ACTION ITEM: The entries are to be returned exactly, with images left out.

Collected data entries
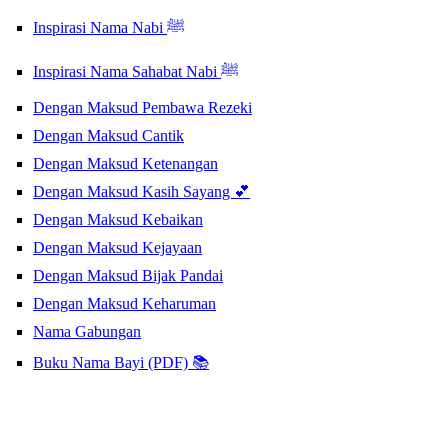
Inspirasi Nama Nabi ﷺ
Inspirasi Nama Sahabat Nabi ﷺ
Dengan Maksud Pembawa Rezeki
Dengan Maksud Cantik
Dengan Maksud Ketenangan
Dengan Maksud Kasih Sayang 💕
Dengan Maksud Kebaikan
Dengan Maksud Kejayaan
Dengan Maksud Bijak Pandai
Dengan Maksud Keharuman
Nama Gabungan
Buku Nama Bayi (PDF) 📚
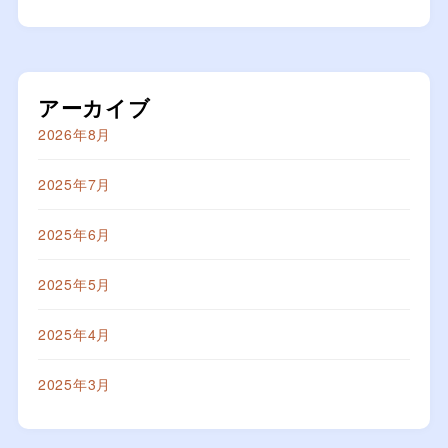
アーカイブ
2026年8月
2025年7月
2025年6月
2025年5月
2025年4月
2025年3月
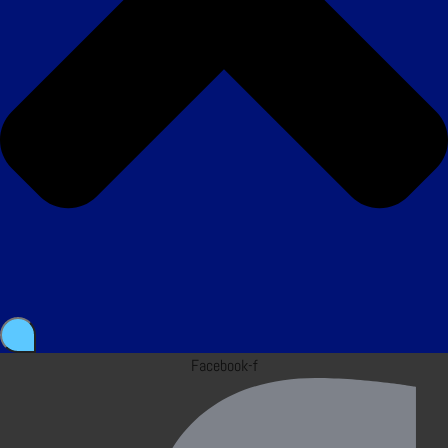
Facebook-f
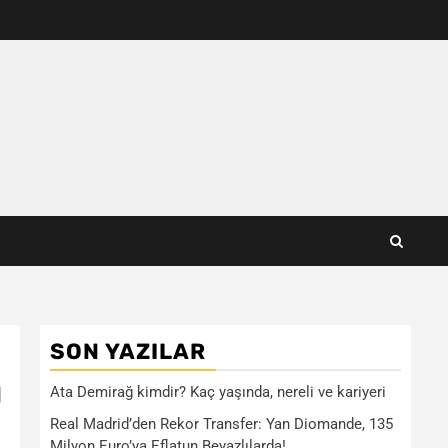
SON YAZILAR
ı
Ata Demirağ kimdir? Kaç yaşında, nereli ve kariyeri
Real Madrid’den Rekor Transfer: Yan Diomande, 135
Milyon Euro’ya Eflatun Beyazlılarda!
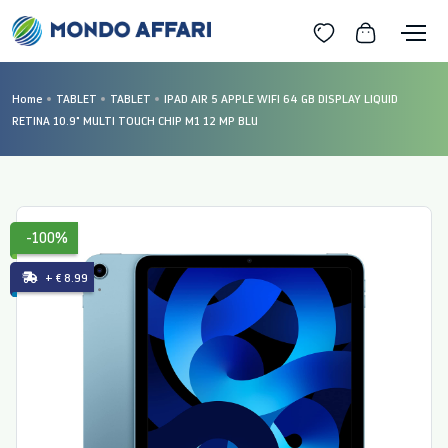
Home
TABLET
TABLET
IPAD AIR 5 APPLE WIFI 64 GB DISPLAY LIQUID
RETINA 10.9" MULTI TOUCH CHIP M1 12 MP BLU
-100%
+ € 8.99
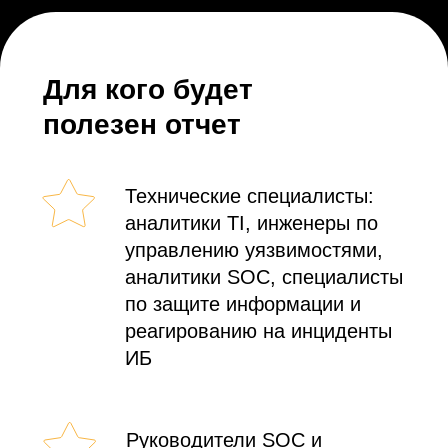
ВЕРСИЮ ОТЧЕТА
Заполните форму, и отчет станет
доступен для скачивания
Нажимая «Отправить», я соглашаюсь на обработку
моих персональных данных в соответствии
с Федеральным законом № 152-ФЗ
от 27.07.2006 г. на условиях, указанных в
Согласии
на обработку персональных данных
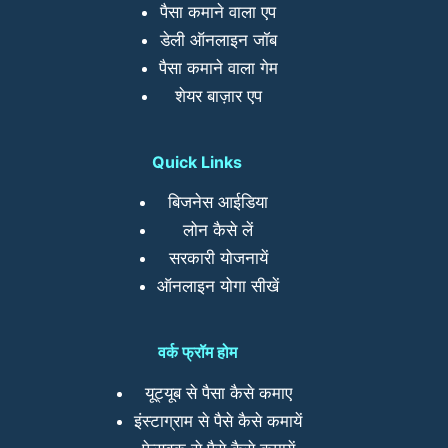
पैसा कमाने वाला एप
डेली ऑनलाइन जॉब
पैसा कमाने वाला गेम
शेयर बाज़ार एप
Quick Links
बिजनेस आईडिया
लोन कैसे लें
सरकारी योजनायें
ऑनलाइन योगा सीखें
वर्क फ्रॉम होम
यूट्यूब से पैसा कैसे कमाए
इंस्टाग्राम से पैसे कैसे कमायें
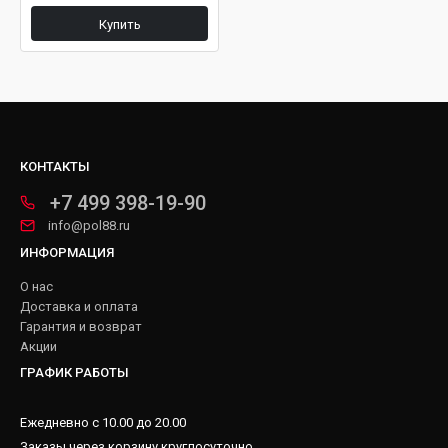
Купить
КОНТАКТЫ
+7 499 398-19-90
info@pol88.ru
ИНФОРМАЦИЯ
О нас
Доставка и оплата
Гарантия и возврат
Акции
ГРАФИК РАБОТЫ
Ежедневно с 10.00 до 20.00
Заказы через корзину круглосуточно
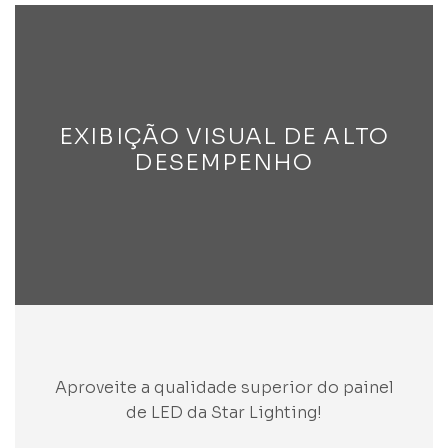
EXIBIÇÃO VISUAL DE ALTO
DESEMPENHO
Aproveite a qualidade superior do painel
de LED da Star Lighting!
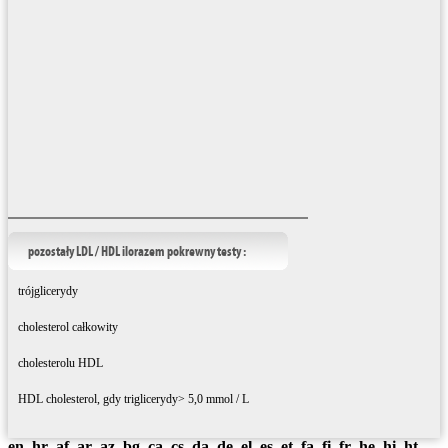
pozostały LDL / HDL ilorazem pokrewny testy :
trójglicerydy
cholesterol całkowity
cholesterolu HDL
HDL cholesterol, gdy triglicerydy> 5,0 mmol / L
en
hr
af
ar
az
bg
ca
cs
da
de
el
es
et
fa
fi
fr
he
hi
ht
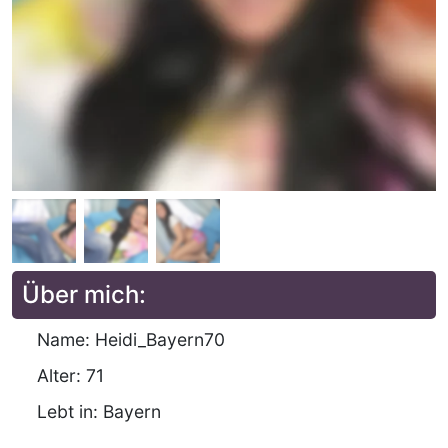
Über mich:
Name: Heidi_Bayern70
Alter: 71
Lebt in: Bayern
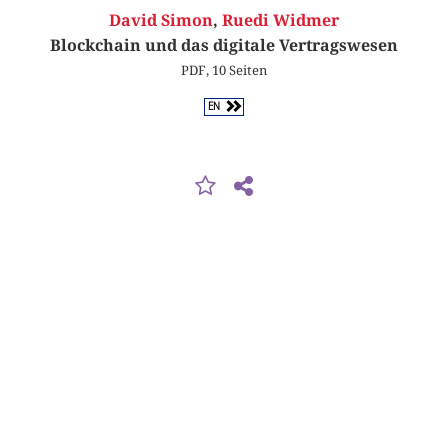
David Simon
,
Ruedi Widmer
Blockchain und das digitale Vertragswesen
PDF, 10 Seiten
EN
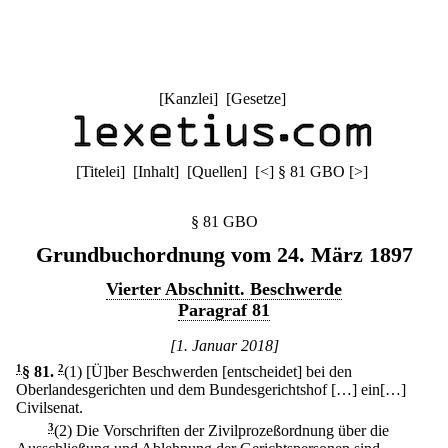
[
Kanzlei
] [
Gesetze
]
[
Titelei
] [
Inhalt
] [
Quellen
]
[
<
]
§ 81 GBO
[
>
]
§ 81 GBO
Grundbuchordnung vom 24. März 1897
Vierter Abschnitt. Beschwerde
Paragraf 81
[1. Januar 2018]
1
§ 81
.
2
(1) [Ü]ber Beschwerden [entscheidet] bei den
Oberlandesgerichten und dem Bundesgerichtshof […] ein[…]
Civilsenat.
3
(2) Die Vorschriften der Zivilprozeßordnung über die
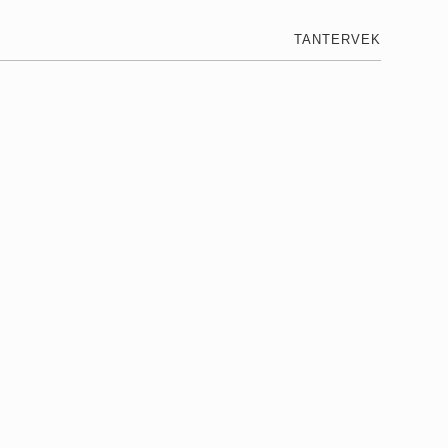
TANTERVEK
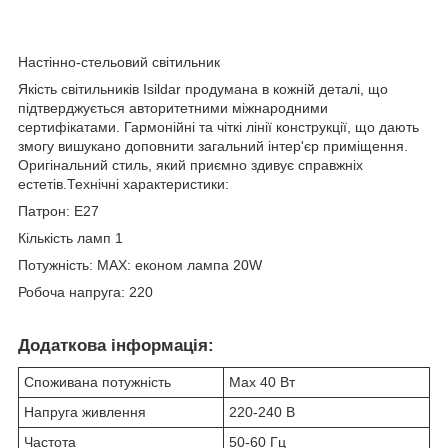
Настінно-стельовий світильник
Якість світильників Isildar продумана в кожній деталі, що
підтверджується авторитетними міжнародними
сертифікатами. Гармонійні та чіткі лінії конструкції, що дають
змогу вишукано доповнити загальний інтер'єр приміщення.
Оригінальний стиль, який приємно здивує справжніх
естетів.Технічні характеристики:
Патрон:
E27
Кількість ламп
1
Потужність:
MAX: економ лампа 20W
Робоча напруга:
220
Додаткова інформація:
Споживана потужність
Max 40 Вт
Напруга живлення
220-240 В
Частота
50-60 Гц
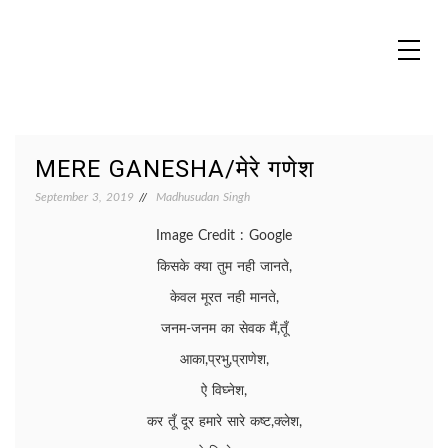
Skip
to
content
MADHUREO
Madhusudan Singh Poems
MERE GANESHA/मेरे गणेश
September 3, 2019
Madhusudan Singh
Image Credit : Google
किसके क्या तुम नही जानते,
केवल मूरत नही मानते,
जनम-जनम का सेवक मैं,तूँ
आका,प्रभु,प्राणेश,
ऐ विघ्नेश,
कर तूँ दूर हमारे सारे कष्ट,क्लेश,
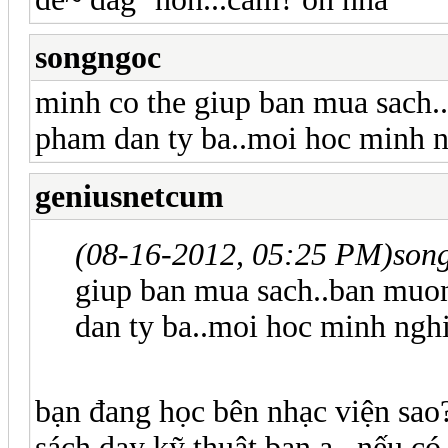
songngoc
minh co the giup ban mua sach.
pham dan ty ba..moi hoc minh n
geniusnetcum
(08-16-2012, 05:25 PM)
son
giup ban mua sach..ban muon
dan ty ba..moi hoc minh ngh
bạn đang học bên nhạc viện sa
sách dạy kỹ thuật bạn ạ...nếu có 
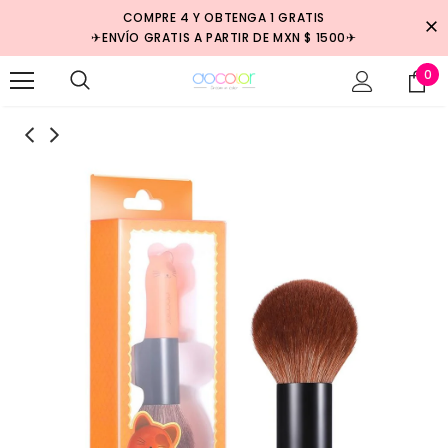
COMPRE 4 Y OBTENGA 1 GRATIS
✈ENVÍO GRATIS A PARTIR DE MXN $ 1500✈
0
Venta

OUTPUT FOR THIS EXERCISE:
Inspirasi Nama Nabi ﷺ
Inspirasi Nama Sahabat Nabi ﷺ
Dengan Maksud Pembawa Rezeki
Dengan Maksud Cantik
Dengan Maksud Ketenangan
Dengan Maksud Kasih Sayang 💕
Dengan Maksud Kebaikan
Dengan Maksud Kejayaan
Dengan Maksud Bijak Pandai
Dengan Maksud Keharuman
Nama Gabungan
Buku Nama Bayi (PDF) 📚
アーカイブ
2026年8月
2025年7月
2025年6月
2025年5月
2025年4月
2025年3月
Facebook-f
SON YAZILAR
ı
Ata Demirağ kimdir? Kaç yaşında, nereli ve kariyeri
Real Madrid’den Rekor Transfer: Yan Diomande, 135
Milyon Euro’ya Eflatun Beyazlılarda!
Home
TABLET
TABLET
IPAD AIR 5 APPLE WIFI 64 GB DISPLAY LIQUID
RETINA 10.9" MULTI TOUCH CHIP M1 12 MP BLU
-100%
+ € 8.99
ВЕРСИЮ ОТЧЕТА
Заполните форму, и отчет станет
доступен для скачивания
Нажимая «Отправить», я соглашаюсь на обработку
моих персональных данных в соответствии
с Федеральным законом № 152-ФЗ
от 27.07.2006 г. на условиях, указанных в
Согласии
на обработку персональных данных
पैसा कमाने वाला एप
डेली ऑनलाइन जॉब
पैसा कमाने वाला गेम
शेयर बाज़ार एप
Quick Links
बिजनेस आईडिया
लोन कैसे लें
सरकारी योजनायें
ऑनलाइन योगा सीखें
वर्क फ्रॉम होम
यूट्यूब से पैसा कैसे कमाए
इंस्टाग्राम से पैसे कैसे कमायें
Купить
КОНТАКТЫ
+7 499 398-19-90
info@pol88.ru
ИНФОРМАЦИЯ
О нас
Доставка и оплата
Гарантия и возврат
Акции
ГРАФИК РАБОТЫ
Ежедневно с 10.00 до 20.00
Заказы через корзину круглосуточно
EXIBIÇÃO VISUAL DE ALTO
DESEMPENHO
Aproveite a qualidade superior do painel
de LED da Star Lighting!
pozostały LDL / HDL ilorazem pokrewny testy :
trójglicerydy
cholesterol całkowity
cholesterolu HDL
HDL cholesterol, gdy triglicerydy> 5,0 mmol / L
en
hr
af
ar
az
bg
ca
cs
da
de
el
es
et
fa
fi
fr
he
hi
ht
Über mich:
Name: Heidi_Bayern70
Alter: 71
Lebt in: Bayern
David Simon
,
Ruedi Widmer
Blockchain und das digitale Vertragswesen
PDF, 10 Seiten
EN
[
Kanzlei
] [
Gesetze
]
[
Titelei
] [
Inhalt
] [
Quellen
]
[
<
]
§ 81 GBO
[
>
]
§ 81 GBO
Grundbuchordnung vom 24. März 1897
Vierter Abschnitt. Beschwerde
Paragraf 81
[1. Januar 2018]
1
§ 81
.
2
(1) [Ü]ber Beschwerden [entscheidet] bei den
Oberlandesgerichten und dem Bundesgerichtshof […] ein[…]
Civilsenat.
3
(2) Die Vorschriften der Zivilprozeßordnung über die
TANTERVEK
Настінно-стельовий світильник
Якість світильників Isildar продумана в кожній деталі, що
підтверджується авторитетними міжнародними
сертифікатами. Гармонійні та чіткі лінії конструкції, що дають
змогу вишукано доповнити загальний інтер'єр приміщення.
Оригінальний стиль, який приємно здивує справжніх
естетів.Технічні характеристики:
Патрон:
E27
Кількість ламп
1
Потужність:
MAX: економ лампа 20W
Робоча напруга:
220
Додаткова інформація:
Споживана потужність
Max 40 Вт
Напруга живлення
220-240 В
Частота
50-60 Гц
Skip
to
content
MADHUREO
Madhusudan Singh Poems
MERE GANESHA/मेरे गणेश
September 3, 2019
Madhusudan Singh
Image Credit : Google
किसके क्या तुम नही जानते,
केवल मूरत नही मानते,
जनम-जनम का सेवक मैं,तूँ
आका,प्रभु,प्राणेश,
ऐ विघ्नेश,
कर तूँ दूर हमारे सारे कष्ट,क्लेश,
songngoc
minh co the giup ban mua sach.
pham dan ty ba..moi hoc minh n
geniusnetcum
(08-16-2012, 05:25 PM)
son
giup ban mua sach..ban muon
dan ty ba..moi hoc minh ngh
bạn đang học bên nhạc viện sa
sách dạy kỹ thuật bạn ạ...nếu có 
COMPRE 4 Y OBTENGA 1 GRATIS
✈ENVÍO GRATIS A PARTIR DE MXN $ 1500✈
0
Venta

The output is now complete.